On Sat, Apr 14, 2012 at 12:09:06AM -0400, James K. Lowden wrote:
> On Wed, 11 Apr 2012 20:15:00 -0500
> Eric Radman <> wrote:
> > Yes, I've been looking for such a tool for some time, and finally
> > wrote such utility 
> Nice.  I have a suggestion to simplify it.  
> Small Tools theory suggests two distinct concerns:
> 1.  detecting an event
> 2.  acting on the event
> If your entr(1) simply wrote the name of the changed file to a FIFO, it
> wouldn't need to control a child process.  Pretend:
>       $ intr -d $HOME/project -f $HOME/project/notify &
>       $ grep \.c$ $HOME/project/notify | \
>         while read F 
>         do
>               make $(basename $F .c).o
>         done
> It could be expanded to monitor anything recognized by kqueue.  

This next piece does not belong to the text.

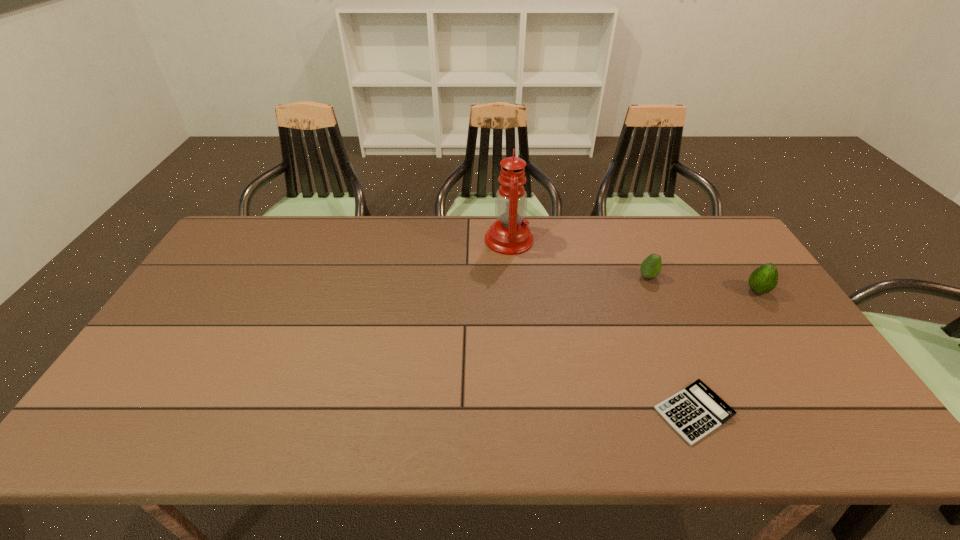 The height and width of the screenshot is (540, 960). I want to click on vacant space that satisfies the following two spatial constraints: 1. on the front side of the second shortest object; 2. on the left side of the rightmost object, so click(x=654, y=291).

Identify the location of free region that satisfies the following two spatial constraints: 1. on the front side of the right avocado; 2. on the right side of the leftmost object. (514, 291).

Identify the location of free spot that satisfies the following two spatial constraints: 1. on the front side of the leftmost object; 2. on the left side of the nearest object. The height and width of the screenshot is (540, 960). (523, 413).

This is a more general facility, and has the nice property of giving the
shell script the name of each file that changed. I'm a little surprised
that this kind of a tool isn't in base. It's possible to write this kind
of a loop in Linux using inotify-tools, although their interface is

> What happens if 1000 files suddenly appear?  I assume the shell won't
> empty the FIFO as fast as intr can respond to kqueue.  If the queue is
> exhausted, the above has the good property (to my mind) of being
> self-limiting.  

This is somewhat different than what entr is trying to accomplish.
Namely, I don't want to respond to every file change event. As an
example, it's not uncommon for version control software to update a
large set of files when they're submitted, but we don't want to run the
utility one for each file that is modified. To combat this entr ignores
events until the test runner or build program returns.